TASK REQUIREMENTS: Leave out the pictures, then return the records word for word.

Page-level text extractions:
◇ ◇ ◇ ◇
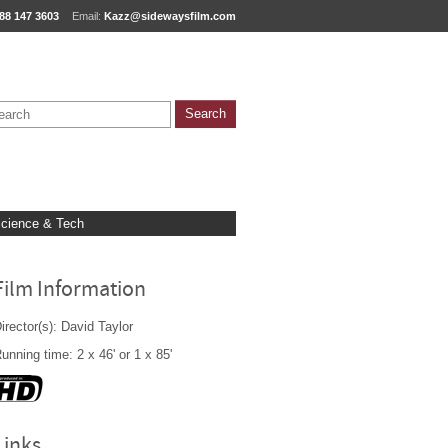
88 147 3603
Email:
Kazz@sidewaysfilm.com
cience & Tech
Film Information
irector(s): David Taylor
unning time: 2 x 46' or 1 x 85'
Links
◇ ◇ ◇ ◇
SOLUTION TO THIS EXERCISE:
88 147 3603
Email:
Kazz@sidewaysfilm.com
cience & Tech
Film Information
irector(s): David Taylor
unning time: 2 x 46' or 1 x 85'
Links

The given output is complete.